(Your goal): For the entries below, count the lines that contain the word "Yard" and reply with that number only.

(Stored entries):
+===+

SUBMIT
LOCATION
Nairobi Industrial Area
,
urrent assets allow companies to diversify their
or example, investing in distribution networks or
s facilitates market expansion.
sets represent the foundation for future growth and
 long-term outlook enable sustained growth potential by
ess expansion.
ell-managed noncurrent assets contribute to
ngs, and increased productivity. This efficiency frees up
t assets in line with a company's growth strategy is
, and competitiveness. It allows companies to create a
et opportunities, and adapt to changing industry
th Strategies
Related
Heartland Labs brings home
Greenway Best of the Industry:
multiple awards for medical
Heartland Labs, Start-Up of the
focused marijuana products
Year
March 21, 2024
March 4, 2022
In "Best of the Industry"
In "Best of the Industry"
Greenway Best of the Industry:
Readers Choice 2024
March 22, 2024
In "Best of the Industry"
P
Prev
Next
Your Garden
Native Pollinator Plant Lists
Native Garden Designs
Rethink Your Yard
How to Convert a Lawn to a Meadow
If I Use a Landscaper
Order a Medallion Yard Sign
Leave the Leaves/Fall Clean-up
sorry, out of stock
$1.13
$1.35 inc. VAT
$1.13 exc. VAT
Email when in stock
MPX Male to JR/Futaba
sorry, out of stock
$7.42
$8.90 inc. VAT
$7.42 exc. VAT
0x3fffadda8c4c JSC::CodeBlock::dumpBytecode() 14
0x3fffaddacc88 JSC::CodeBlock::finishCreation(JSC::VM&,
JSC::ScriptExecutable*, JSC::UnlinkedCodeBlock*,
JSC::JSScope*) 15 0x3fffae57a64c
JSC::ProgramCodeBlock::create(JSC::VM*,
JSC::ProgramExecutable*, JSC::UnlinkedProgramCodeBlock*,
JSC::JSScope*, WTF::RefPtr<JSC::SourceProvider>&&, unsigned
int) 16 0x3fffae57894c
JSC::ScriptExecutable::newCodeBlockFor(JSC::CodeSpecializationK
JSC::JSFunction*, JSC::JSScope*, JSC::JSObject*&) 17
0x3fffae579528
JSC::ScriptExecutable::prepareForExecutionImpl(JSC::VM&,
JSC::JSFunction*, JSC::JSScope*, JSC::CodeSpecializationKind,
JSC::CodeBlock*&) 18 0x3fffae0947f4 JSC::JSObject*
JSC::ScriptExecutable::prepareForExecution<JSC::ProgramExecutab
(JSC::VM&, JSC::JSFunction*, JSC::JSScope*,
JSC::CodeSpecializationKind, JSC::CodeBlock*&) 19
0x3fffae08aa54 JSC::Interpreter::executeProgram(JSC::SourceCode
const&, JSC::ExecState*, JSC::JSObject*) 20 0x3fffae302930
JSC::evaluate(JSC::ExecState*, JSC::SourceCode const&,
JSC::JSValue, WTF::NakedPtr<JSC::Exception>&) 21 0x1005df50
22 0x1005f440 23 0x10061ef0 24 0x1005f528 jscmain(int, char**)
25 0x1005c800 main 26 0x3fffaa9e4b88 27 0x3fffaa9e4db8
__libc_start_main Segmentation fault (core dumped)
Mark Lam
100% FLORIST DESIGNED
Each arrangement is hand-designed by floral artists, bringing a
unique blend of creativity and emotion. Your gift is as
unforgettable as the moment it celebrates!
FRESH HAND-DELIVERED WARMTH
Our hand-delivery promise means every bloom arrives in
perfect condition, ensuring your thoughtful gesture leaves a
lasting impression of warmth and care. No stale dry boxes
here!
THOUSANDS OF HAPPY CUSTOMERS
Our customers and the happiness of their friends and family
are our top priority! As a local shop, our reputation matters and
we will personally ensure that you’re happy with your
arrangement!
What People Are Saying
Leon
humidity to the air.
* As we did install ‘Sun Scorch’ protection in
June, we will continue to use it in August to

+===+

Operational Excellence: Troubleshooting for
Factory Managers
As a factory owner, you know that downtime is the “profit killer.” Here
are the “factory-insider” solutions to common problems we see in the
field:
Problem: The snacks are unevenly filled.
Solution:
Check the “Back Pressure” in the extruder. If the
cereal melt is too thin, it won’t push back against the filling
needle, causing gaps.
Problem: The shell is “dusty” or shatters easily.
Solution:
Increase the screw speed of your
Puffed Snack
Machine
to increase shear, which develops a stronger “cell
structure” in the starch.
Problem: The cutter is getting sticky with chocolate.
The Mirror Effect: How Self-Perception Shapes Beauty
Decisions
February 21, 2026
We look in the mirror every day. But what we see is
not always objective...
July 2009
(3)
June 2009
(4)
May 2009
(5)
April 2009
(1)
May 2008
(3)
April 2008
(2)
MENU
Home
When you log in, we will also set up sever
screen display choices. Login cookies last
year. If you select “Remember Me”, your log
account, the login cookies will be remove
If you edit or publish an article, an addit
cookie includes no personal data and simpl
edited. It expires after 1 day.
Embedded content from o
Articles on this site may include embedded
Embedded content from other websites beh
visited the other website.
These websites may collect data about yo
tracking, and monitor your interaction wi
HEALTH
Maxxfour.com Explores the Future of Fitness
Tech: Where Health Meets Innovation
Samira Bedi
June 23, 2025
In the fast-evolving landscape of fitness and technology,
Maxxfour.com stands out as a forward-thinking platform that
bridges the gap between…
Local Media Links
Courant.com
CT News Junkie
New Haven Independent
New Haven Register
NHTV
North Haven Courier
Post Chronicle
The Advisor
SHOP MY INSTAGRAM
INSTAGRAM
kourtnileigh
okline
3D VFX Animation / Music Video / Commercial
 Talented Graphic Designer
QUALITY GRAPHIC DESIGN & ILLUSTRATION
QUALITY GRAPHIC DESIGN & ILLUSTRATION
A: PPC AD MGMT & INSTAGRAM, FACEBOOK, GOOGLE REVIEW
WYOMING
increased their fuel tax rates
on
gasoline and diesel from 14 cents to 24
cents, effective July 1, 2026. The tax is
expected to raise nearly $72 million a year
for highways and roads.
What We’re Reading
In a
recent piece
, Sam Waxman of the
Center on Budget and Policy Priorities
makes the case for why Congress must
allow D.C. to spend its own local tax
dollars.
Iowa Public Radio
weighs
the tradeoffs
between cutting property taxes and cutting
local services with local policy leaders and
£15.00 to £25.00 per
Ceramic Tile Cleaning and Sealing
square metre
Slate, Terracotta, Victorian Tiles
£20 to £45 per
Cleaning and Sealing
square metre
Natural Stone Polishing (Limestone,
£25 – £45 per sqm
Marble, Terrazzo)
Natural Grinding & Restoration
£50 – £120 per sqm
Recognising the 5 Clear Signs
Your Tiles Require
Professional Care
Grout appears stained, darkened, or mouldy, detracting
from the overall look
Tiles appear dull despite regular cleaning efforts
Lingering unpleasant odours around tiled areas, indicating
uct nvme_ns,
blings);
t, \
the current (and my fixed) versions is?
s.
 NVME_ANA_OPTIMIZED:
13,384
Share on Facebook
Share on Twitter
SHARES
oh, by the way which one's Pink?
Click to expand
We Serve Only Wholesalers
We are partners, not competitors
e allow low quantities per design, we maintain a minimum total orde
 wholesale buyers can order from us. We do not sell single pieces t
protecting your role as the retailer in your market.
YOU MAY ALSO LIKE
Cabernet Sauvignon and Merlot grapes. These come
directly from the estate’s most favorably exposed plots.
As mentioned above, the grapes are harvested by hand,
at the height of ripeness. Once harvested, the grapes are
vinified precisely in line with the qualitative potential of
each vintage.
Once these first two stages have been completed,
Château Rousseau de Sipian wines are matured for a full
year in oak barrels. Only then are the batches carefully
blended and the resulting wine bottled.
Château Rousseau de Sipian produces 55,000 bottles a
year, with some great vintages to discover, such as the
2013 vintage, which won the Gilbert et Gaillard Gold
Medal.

+===+

(Task output): 2